July 30, 2013 — Guerbet has announced that Cincinnati Children's Hospital Medical Center (Cincinnati Children's) last week performed the first U.S. injection of Dotarem (gadoterate meglumine), the only macrocyclic and ionic gadolinium-based contrast agent (GBCA) approved by the U.S. Food and Drug Administration (FDA). The procedure was performed in a school age child.
Dotarem is indicated for intravenous use with magnetic resonance imaging (MRI) in brain (intracranial), spine and associated tissues in adult and pediatric patients (2 years of age and older) to detect and visualize areas with disruption of the blood brain barrier (BBB) and/or abnormal vascularity.
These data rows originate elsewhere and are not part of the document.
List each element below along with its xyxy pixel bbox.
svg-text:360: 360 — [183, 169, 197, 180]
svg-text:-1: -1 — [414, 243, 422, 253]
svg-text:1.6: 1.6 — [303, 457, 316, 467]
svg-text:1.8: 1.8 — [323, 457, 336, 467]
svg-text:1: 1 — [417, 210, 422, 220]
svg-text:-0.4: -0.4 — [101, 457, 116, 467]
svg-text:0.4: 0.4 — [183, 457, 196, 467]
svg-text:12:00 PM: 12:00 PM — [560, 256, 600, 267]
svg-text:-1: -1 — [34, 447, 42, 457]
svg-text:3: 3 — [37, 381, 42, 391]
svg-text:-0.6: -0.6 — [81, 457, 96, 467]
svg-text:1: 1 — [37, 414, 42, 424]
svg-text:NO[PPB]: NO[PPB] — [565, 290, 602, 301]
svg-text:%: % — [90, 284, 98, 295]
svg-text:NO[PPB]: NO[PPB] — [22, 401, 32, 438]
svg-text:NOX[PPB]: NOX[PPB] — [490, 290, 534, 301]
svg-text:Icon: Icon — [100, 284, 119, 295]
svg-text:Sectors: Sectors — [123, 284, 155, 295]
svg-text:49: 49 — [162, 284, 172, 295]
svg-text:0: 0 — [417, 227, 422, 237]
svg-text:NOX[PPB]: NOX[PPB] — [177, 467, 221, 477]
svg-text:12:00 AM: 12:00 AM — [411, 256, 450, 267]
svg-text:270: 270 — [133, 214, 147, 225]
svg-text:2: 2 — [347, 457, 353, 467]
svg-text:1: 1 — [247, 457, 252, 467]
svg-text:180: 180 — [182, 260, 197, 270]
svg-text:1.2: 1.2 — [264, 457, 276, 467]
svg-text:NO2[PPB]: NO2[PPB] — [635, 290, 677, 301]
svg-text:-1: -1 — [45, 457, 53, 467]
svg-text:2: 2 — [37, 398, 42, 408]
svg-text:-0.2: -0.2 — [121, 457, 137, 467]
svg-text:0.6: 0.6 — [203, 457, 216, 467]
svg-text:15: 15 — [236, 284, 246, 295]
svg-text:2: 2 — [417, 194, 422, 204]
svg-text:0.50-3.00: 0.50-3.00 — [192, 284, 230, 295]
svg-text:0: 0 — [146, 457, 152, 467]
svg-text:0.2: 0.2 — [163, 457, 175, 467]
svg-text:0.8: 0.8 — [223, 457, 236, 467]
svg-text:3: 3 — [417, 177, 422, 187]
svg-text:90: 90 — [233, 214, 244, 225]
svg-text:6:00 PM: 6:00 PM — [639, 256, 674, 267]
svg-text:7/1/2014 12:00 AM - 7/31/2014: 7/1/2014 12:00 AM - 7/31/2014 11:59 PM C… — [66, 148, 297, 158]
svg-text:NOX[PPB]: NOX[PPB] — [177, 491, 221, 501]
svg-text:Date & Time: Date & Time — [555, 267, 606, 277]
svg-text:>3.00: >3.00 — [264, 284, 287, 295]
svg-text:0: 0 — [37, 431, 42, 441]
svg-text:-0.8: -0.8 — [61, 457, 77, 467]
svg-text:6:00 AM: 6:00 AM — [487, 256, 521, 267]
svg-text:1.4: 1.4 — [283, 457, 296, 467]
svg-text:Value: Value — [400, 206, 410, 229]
Dotarem was approved by the FDA in March 2013 and was released for the U.S. market in early July. Cincinnati Children's was the first hospital to order the product in the United States. In the past year, Cincinnati Children's performed 18,000 total MRIs, with more than 6,600 performed as contrast-enhanced MRIs.
Dotarem — which has been commercialized widely outside the United States since 1989 and more than 37 million doses administered (according to data on file as of Jan. 1, 2013) — is the only macrocyclic and ionic GBCA. The recommended dose is 0.2 mL/kg (0.1 mmol/kg) body weight (BW). Dotarem Injection 0.5 mmol/mL contains 376.9 mg/mL of gadoterate meglumine and is available in vials and pre?filled syringes.